If presidents could only be impeached if their speech crossed the line into illegality, absurd consequences would follow. For example, Congress could not impeach and remove a president who openly proclaimed his intention to turn the United States into a communist or fascist dictatorship. After all, speech advocating despotism is protected against criminal punishment by the First Amendment if uttered by a private citizen.
The idea that officials can be impeached and removed for noncriminal speech that violates duties of their office dates back to the Founding era. Two early impeachments of federal judges were brought on in large part by speech that indicated they could not be trusted to perform their duties properly, including one (Judge John Pickering) who was convicted because he engaged in a tirade from the bench in 1802, at odds with norms of judicial behavior, openly declaring his bias in favor of the Federalist Party and avowing that “I am now damned drunk.” In 1804, Congress impeached and nearly convicted Supreme Court Justice Samuel P. Chase for, among other things, “inflammatory” political rhetoric, including denouncing President Thomas Jefferson’s Democratic-Republican party as a “mobocracy.”
This history reflects the original understanding that officials can be impeached for abuses of power and undermining of the Constitution that do not qualify as crimes, such as usurpation of power belonging to other branches of government and gross neglect of duty. It is difficult to imagine a more serious attack on the Constitution than Trump’s attempts to reverse the outcome of an election and his reckless promotion of violence by his supporters, which long predated the events of Jan. 6. Many of those who stormed the Capitol have said they did it because they concluded Trump wanted them to.
Some Democratic senators this week may argue that Trump is guilty of criminal incitement of violence, the standard for which was established by the Supreme Court’s ruling in Brandenburg v. Ohio (1969): Such speech is not protected by the First Amendment if it is “directed to inciting or producing imminent lawless action and is likely to incite or produce such action.” But one could disagree with the argument that Trump’s speech meets that standard, and still find him guilty in an impeachment proceeding.

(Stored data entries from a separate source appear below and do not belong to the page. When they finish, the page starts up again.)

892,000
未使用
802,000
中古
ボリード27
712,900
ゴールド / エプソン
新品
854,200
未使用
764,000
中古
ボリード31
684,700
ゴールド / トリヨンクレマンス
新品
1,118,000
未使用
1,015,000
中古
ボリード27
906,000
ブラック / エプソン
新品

The same logic applies to Trump’s call to Georgia Secretary of State Brad Raffensperger — in which Trump tried to pressure him to alter that state’s election results. Some observers have said Trump violated federal election law, which holds that it is a crime to “willfully … deprive or defraud the residents of a state of a fair and impartially conducted election process” — or attempt to do so. Others are not convinced he crossed that line. But whether he committed a crime or not, Trump still attempted to undermine the peaceful transition of power required by the Constitution.
Some who raise the free-speech argument against impeachment argue the rules that apply to judges and appointed executive branch officials do not necessarily apply to presidents, because the latter are elected. Superiors can fire subordinates for speech acts, but Congress supposedly cannot remove a president on that basis, because Congress is not the president’s superior; only the voters are.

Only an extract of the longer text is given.